Mike Raisch, with prop from "Terror in the Trees" event 2009.
Students interested in applying for the Dream Career Award should download the application, and for more information, contact Interactive Theatre Society Advisor Laurel Walford or Raisch. The deadline for applications is a post date of April 10 if sending by USPS, or April 12 for campus mail.
A SUNY Fredonia student who is passionate about his or her chosen major and has a "dream" for it will win a $637 prize created by alumnus Mike Raisch (’09), co-founder of the Interactive Theatre Society (ITS) at SUNY Fredonia.
Calling it the Dream Career Award, Raisch created the prize with the profits from the annual haunted trail, Terror in the Trees.
The scholarship is aimed at students who, like Raisch was, are truly passionate about their chosen major. Fredonia students are eligible to apply if they will be enrolled full-time during the next (2010-2011) academic year and have declared a major.
The deadline for applications is a post date of April 10 if sending by USPS, or April 12 for campus mail. Students interested in applying for the Dream Career Award should download the application, and for more information, contact Interactive Theatre Society Advisor Laurel Walford or Raisch.
“I’m looking for someone who has the passion that I did,” said Raisch, whether it’s for teaching math, studying biology, acting, singing, or even becoming a puppeteer, “as long as it’s what they love to do and they can show us.” Suggestions for submissions include teaching plans for future teachers, videos of performances or portfolios of work. “Prove to us that you are going to school for what you love!” Raisch challenges on the application.
Raisch, Walford and an appointed member of the ITS executive board will select the top choices of the entries based on creativity, content, passion and effort. The current ITS members will then vote on the top choices. The grand prize will be awarded according to majority vote.
“I am proud to be a part of the Interactive Theatre Society, and delighted that they are able to create this award,” said Walford, Raisch’s mentor and one of the award’s judges.

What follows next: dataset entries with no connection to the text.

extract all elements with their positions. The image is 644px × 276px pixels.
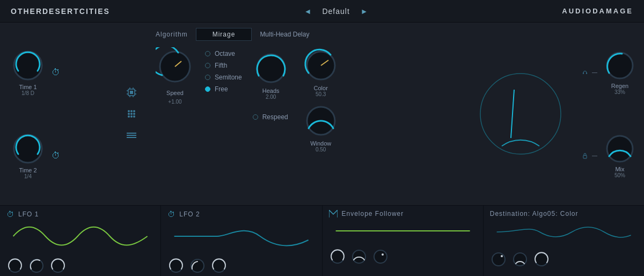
regen-knob-container: Regen 33% [604, 49, 636, 95]
lfo2-knob2[interactable] [189, 257, 206, 274]
regen-value: 33% [614, 89, 625, 95]
svg-line-31 [511, 90, 514, 138]
time1-row: Time 1 1/8 D ⏱ [11, 48, 107, 96]
env-knob3[interactable] [372, 248, 389, 265]
color-knob[interactable] [303, 47, 339, 84]
radio-semitone[interactable]: Semitone [205, 74, 242, 81]
env-knobs [329, 248, 477, 265]
svg-point-12 [128, 110, 130, 112]
mix-knob[interactable] [604, 133, 636, 165]
env-knob2[interactable] [350, 248, 368, 265]
preset-next-button[interactable]: ► [361, 7, 368, 16]
svg-point-30 [480, 74, 561, 154]
radio-octave[interactable]: Octave [205, 50, 242, 57]
time2-label: Time 2 [19, 167, 36, 173]
radio-free[interactable]: Free [205, 85, 242, 93]
main-content: Time 1 1/8 D ⏱ Time 2 1/4 ⏱ [0, 23, 644, 205]
time1-clock-icon[interactable]: ⏱ [52, 68, 60, 77]
env-title: Envelope Follower [342, 210, 404, 217]
time1-label: Time 1 [19, 84, 36, 90]
heads-knob-container: Heads 2.00 [253, 50, 289, 100]
brand-name: OTHERDESERTCITIES [11, 7, 110, 16]
time2-knob[interactable] [11, 132, 45, 166]
dest-knob1[interactable] [490, 251, 507, 268]
lfo1-knob3[interactable] [49, 257, 67, 274]
time1-knob-container: Time 1 1/8 D [11, 48, 45, 96]
heads-label: Heads [262, 88, 280, 94]
svg-point-15 [128, 113, 130, 115]
regen-knob[interactable] [604, 49, 636, 82]
respeed-dot [253, 114, 258, 120]
svg-point-0 [14, 52, 42, 79]
icon-panel [118, 23, 145, 205]
svg-rect-23 [127, 137, 136, 138]
respeed-checkbox[interactable]: Respeed [253, 113, 288, 121]
middle-panel: Algorithm Mirage Multi-Head Delay Speed … [145, 23, 467, 205]
lfo2-clock-icon[interactable]: ⏱ [167, 210, 175, 219]
svg-point-50 [492, 253, 505, 266]
svg-rect-22 [127, 135, 136, 136]
regen-label: Regen [611, 83, 628, 89]
algorithm-description: Multi-Head Delay [260, 31, 309, 38]
lfo2-title: LFO 2 [179, 210, 200, 218]
color-label: Color [314, 85, 328, 91]
radio-dot-semitone [205, 75, 210, 80]
grid-icon[interactable] [126, 108, 137, 120]
lfo2-knob3[interactable] [210, 257, 228, 274]
svg-rect-33 [586, 72, 587, 74]
radio-group: Octave Fifth Semitone Free [205, 50, 242, 152]
radio-fifth[interactable]: Fifth [205, 62, 242, 69]
lfo1-knobs [6, 257, 154, 274]
window-knob[interactable] [303, 103, 339, 139]
dest-knob2[interactable] [511, 251, 529, 268]
dest-wave [490, 220, 638, 244]
env-header: Envelope Follower [329, 210, 477, 217]
env-line [329, 220, 477, 242]
right-panel: — Regen 33% — Mix 5 [574, 23, 644, 205]
regen-row: — Regen 33% [582, 49, 636, 95]
brand-other: OTHER [11, 7, 42, 16]
lfo2-knobs [167, 257, 315, 274]
svg-point-51 [501, 255, 503, 257]
preset-prev-button[interactable]: ◄ [304, 7, 312, 16]
heads-knob[interactable] [253, 50, 289, 86]
env-knob1[interactable] [329, 248, 346, 265]
mix-value: 50% [614, 172, 625, 178]
time1-knob[interactable] [11, 48, 45, 83]
window-value: 0.50 [316, 147, 326, 152]
svg-point-17 [133, 113, 135, 115]
dest-knob3[interactable] [533, 251, 550, 268]
svg-point-14 [133, 110, 135, 112]
dest-header: Destination: Algo05: Color [490, 210, 638, 217]
radio-dot-fifth [205, 63, 210, 68]
window-label: Window [310, 140, 331, 147]
algorithm-value[interactable]: Mirage [196, 28, 252, 41]
envelope-section: Envelope Follower [323, 206, 484, 276]
audio-label: AUDIO [562, 7, 592, 15]
color-knob-container: Color 50.3 [303, 47, 339, 97]
lfo2-knob1[interactable] [167, 257, 185, 274]
svg-point-20 [133, 115, 135, 118]
lfo2-wave [167, 221, 315, 251]
lfo1-section: ⏱ LFO 1 [0, 206, 161, 276]
preset-nav: ◄ Default ► [304, 7, 368, 16]
speed-knob[interactable] [156, 47, 194, 86]
lfo1-knob1[interactable] [6, 257, 24, 274]
bars-icon[interactable] [126, 129, 137, 141]
algorithm-label: Algorithm [156, 31, 188, 38]
mix-label: Mix [615, 166, 624, 172]
lock-icon[interactable] [582, 151, 588, 161]
brand-cities: CITIES [79, 7, 110, 16]
headphone-icon [582, 68, 588, 77]
speed-value: +1.00 [168, 99, 181, 105]
cpu-icon[interactable] [126, 86, 137, 98]
lfo1-clock-icon[interactable]: ⏱ [6, 210, 14, 219]
brand-desert: DESERT [42, 7, 79, 16]
lfo1-header: ⏱ LFO 1 [6, 210, 154, 219]
svg-rect-3 [130, 91, 133, 94]
lfo1-knob2[interactable] [28, 257, 45, 274]
mix-row: — Mix 50% [582, 133, 636, 178]
lfo2-section: ⏱ LFO 2 [161, 206, 322, 276]
radio-free-label: Free [215, 85, 228, 93]
time2-clock-icon[interactable]: ⏱ [52, 151, 60, 161]
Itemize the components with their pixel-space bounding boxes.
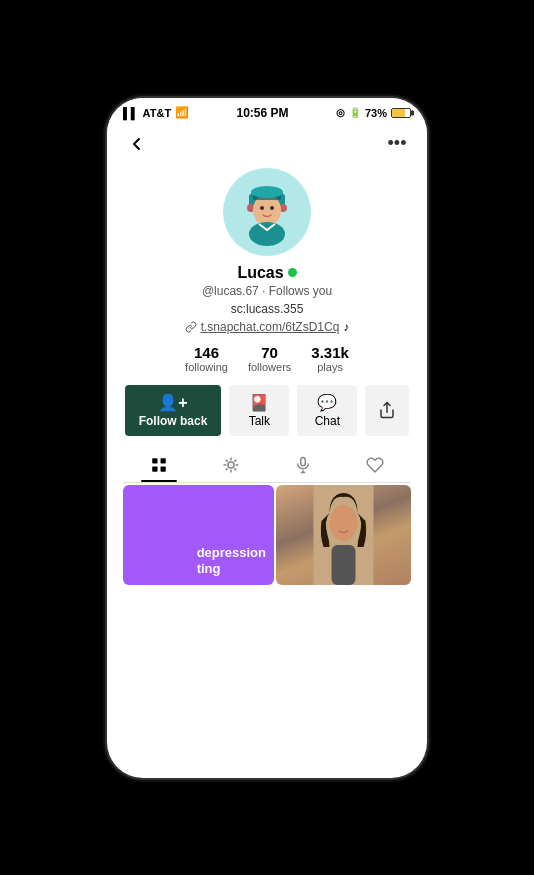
- online-indicator: [288, 268, 297, 277]
- following-count: 146: [194, 344, 219, 361]
- follow-back-icon: 👤+: [158, 393, 187, 412]
- mic-icon: [294, 456, 312, 474]
- heart-icon: [366, 456, 384, 474]
- svg-rect-17: [301, 457, 306, 465]
- grid-text-1: depressionting: [197, 545, 266, 576]
- time-label: 10:56 PM: [237, 106, 289, 120]
- status-left: ▌▌ AT&T 📶: [123, 106, 189, 119]
- follow-back-button[interactable]: 👤+ Follow back: [125, 385, 222, 436]
- link-icon: [185, 321, 197, 333]
- signal-icon: ▌▌: [123, 107, 139, 119]
- wifi-icon: 📶: [175, 106, 189, 119]
- talk-button[interactable]: 🎴 Talk: [229, 385, 289, 436]
- back-button[interactable]: [123, 130, 151, 158]
- svg-point-16: [228, 462, 234, 468]
- chat-button[interactable]: 💬 Chat: [297, 385, 357, 436]
- battery-fill: [392, 109, 405, 117]
- username: Lucas: [237, 264, 283, 282]
- followers-label: followers: [248, 361, 291, 373]
- chat-icon: 💬: [317, 393, 337, 412]
- status-bar: ▌▌ AT&T 📶 10:56 PM ◎ 🔋 73%: [107, 98, 427, 124]
- link-row: t.snapchat.com/6tZsD1Cq ♪: [185, 320, 350, 334]
- share-button[interactable]: [365, 385, 409, 436]
- more-button[interactable]: •••: [383, 130, 411, 158]
- battery-icon: 🔋: [349, 107, 361, 118]
- talk-label: Talk: [249, 414, 270, 428]
- svg-point-8: [249, 222, 285, 246]
- followers-stat[interactable]: 70 followers: [248, 344, 291, 373]
- battery-percent: 73%: [365, 107, 387, 119]
- top-bar: •••: [123, 124, 411, 168]
- plays-stat[interactable]: 3.31k plays: [311, 344, 349, 373]
- bio-text: sc:lucass.355: [231, 302, 304, 316]
- battery-bar: [391, 108, 411, 118]
- avatar-image: [227, 172, 307, 252]
- talk-icon: 🎴: [249, 393, 269, 412]
- content-grid: depressionting: [123, 483, 411, 585]
- username-row: Lucas: [237, 264, 296, 282]
- share-icon: [378, 401, 396, 419]
- tiktok-icon: ♪: [343, 320, 349, 334]
- svg-rect-15: [161, 466, 166, 471]
- svg-rect-12: [152, 458, 157, 463]
- photo-thumbnail: [276, 485, 411, 585]
- plays-count: 3.31k: [311, 344, 349, 361]
- follow-back-label: Follow back: [139, 414, 208, 428]
- carrier-label: AT&T: [143, 107, 172, 119]
- tab-sound[interactable]: [195, 446, 267, 482]
- plays-label: plays: [317, 361, 343, 373]
- svg-rect-14: [152, 466, 157, 471]
- grid-icon: [150, 456, 168, 474]
- svg-rect-24: [332, 545, 356, 585]
- tab-likes[interactable]: [339, 446, 411, 482]
- phone-frame: ▌▌ AT&T 📶 10:56 PM ◎ 🔋 73% •••: [107, 98, 427, 778]
- following-stat[interactable]: 146 following: [185, 344, 228, 373]
- avatar: [223, 168, 311, 256]
- tab-grid[interactable]: [123, 446, 195, 482]
- chat-label: Chat: [315, 414, 340, 428]
- tabs-row: [123, 446, 411, 483]
- svg-point-10: [251, 186, 283, 198]
- action-buttons: 👤+ Follow back 🎴 Talk 💬 Chat: [125, 385, 410, 436]
- svg-point-7: [270, 206, 274, 210]
- tab-mic[interactable]: [267, 446, 339, 482]
- sound-icon: [222, 456, 240, 474]
- user-handle: @lucas.67 · Follows you: [202, 284, 332, 298]
- grid-item-2[interactable]: [276, 485, 411, 585]
- stats-row: 146 following 70 followers 3.31k plays: [185, 344, 349, 373]
- following-label: following: [185, 361, 228, 373]
- location-icon: ◎: [336, 107, 345, 118]
- svg-rect-13: [161, 458, 166, 463]
- status-right: ◎ 🔋 73%: [336, 107, 411, 119]
- svg-point-6: [260, 206, 264, 210]
- followers-count: 70: [261, 344, 278, 361]
- link-text[interactable]: t.snapchat.com/6tZsD1Cq: [201, 320, 340, 334]
- profile-area: •••: [107, 124, 427, 593]
- grid-item-1[interactable]: depressionting: [123, 485, 274, 585]
- svg-point-21: [330, 505, 358, 541]
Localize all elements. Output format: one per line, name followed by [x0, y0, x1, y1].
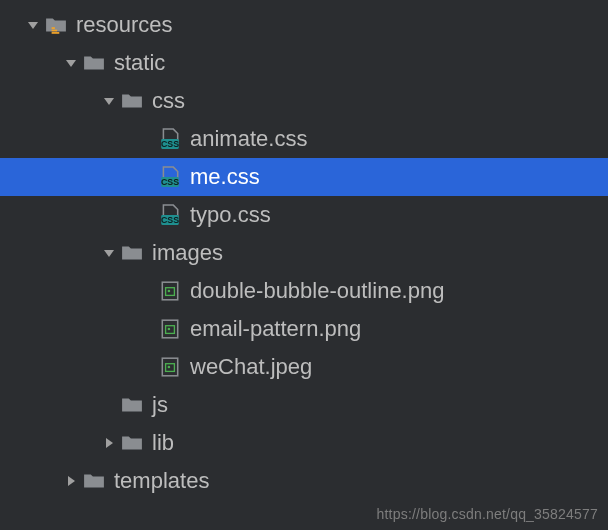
tree-label: js [152, 392, 168, 418]
css-file-icon [156, 128, 184, 150]
folder-icon [80, 470, 108, 492]
image-file-icon [156, 356, 184, 378]
tree-node-js[interactable]: js [0, 386, 608, 424]
tree-node-dbo-png[interactable]: double-bubble-outline.png [0, 272, 608, 310]
tree-label: templates [114, 468, 209, 494]
tree-node-typo-css[interactable]: typo.css [0, 196, 608, 234]
tree-node-images[interactable]: images [0, 234, 608, 272]
chevron-down-icon[interactable] [100, 95, 118, 107]
resources-folder-icon [42, 14, 70, 36]
css-file-icon [156, 204, 184, 226]
folder-icon [118, 394, 146, 416]
tree-label: images [152, 240, 223, 266]
tree-node-email-png[interactable]: email-pattern.png [0, 310, 608, 348]
tree-node-lib[interactable]: lib [0, 424, 608, 462]
chevron-right-icon[interactable] [62, 475, 80, 487]
tree-node-templates[interactable]: templates [0, 462, 608, 500]
folder-icon [80, 52, 108, 74]
tree-label: animate.css [190, 126, 307, 152]
tree-label: email-pattern.png [190, 316, 361, 342]
chevron-down-icon[interactable] [62, 57, 80, 69]
project-tree[interactable]: resources static css animate.css me.css … [0, 0, 608, 500]
folder-icon [118, 242, 146, 264]
tree-node-resources[interactable]: resources [0, 6, 608, 44]
tree-node-static[interactable]: static [0, 44, 608, 82]
tree-label: weChat.jpeg [190, 354, 312, 380]
tree-label: static [114, 50, 165, 76]
tree-label: css [152, 88, 185, 114]
tree-label: typo.css [190, 202, 271, 228]
image-file-icon [156, 318, 184, 340]
tree-label: lib [152, 430, 174, 456]
chevron-down-icon[interactable] [24, 19, 42, 31]
image-file-icon [156, 280, 184, 302]
tree-node-css[interactable]: css [0, 82, 608, 120]
folder-icon [118, 90, 146, 112]
chevron-down-icon[interactable] [100, 247, 118, 259]
tree-label: resources [76, 12, 173, 38]
folder-icon [118, 432, 146, 454]
watermark-text: https://blog.csdn.net/qq_35824577 [377, 506, 598, 522]
tree-label: me.css [190, 164, 260, 190]
css-file-icon [156, 166, 184, 188]
tree-node-me-css[interactable]: me.css [0, 158, 608, 196]
tree-node-wechat-jpeg[interactable]: weChat.jpeg [0, 348, 608, 386]
chevron-right-icon[interactable] [100, 437, 118, 449]
tree-node-animate-css[interactable]: animate.css [0, 120, 608, 158]
tree-label: double-bubble-outline.png [190, 278, 444, 304]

Raisch is no stranger to following his own academic passions. He developed his own “Halloween Entertainment” major through the Interdisciplinary Department, studying topics such as cult and horror films, gothic literature, technical theatre and entrepreneurship in pursuit of his dream of running a professional haunted house.
“I wish somebody would have told me earlier that I could do what I wanted,” said Raisch, who created the award to “inspire other people to chase after their own dreams.”
Raisch began running a haunted house in the eighth grade as a 9/11 benefit fund, and he hasn’t stopped since. He acted on the school’s lack of a haunted trail attraction when he came to Fredonia in 2006, and the success of Terror in the Trees has grown exponentially over the last three years; Raisch even used the popular Halloween attraction for academic purposes as an independent study.
Last October’s spooky event featured record numbers of actors, scenes and crowds and even included performers for those waiting in line, such as campus a cappella groups Premium Blend and the Guerrillas. Next year’s Terror in the Trees is anticipated to involve even more attractions, scenes and actors.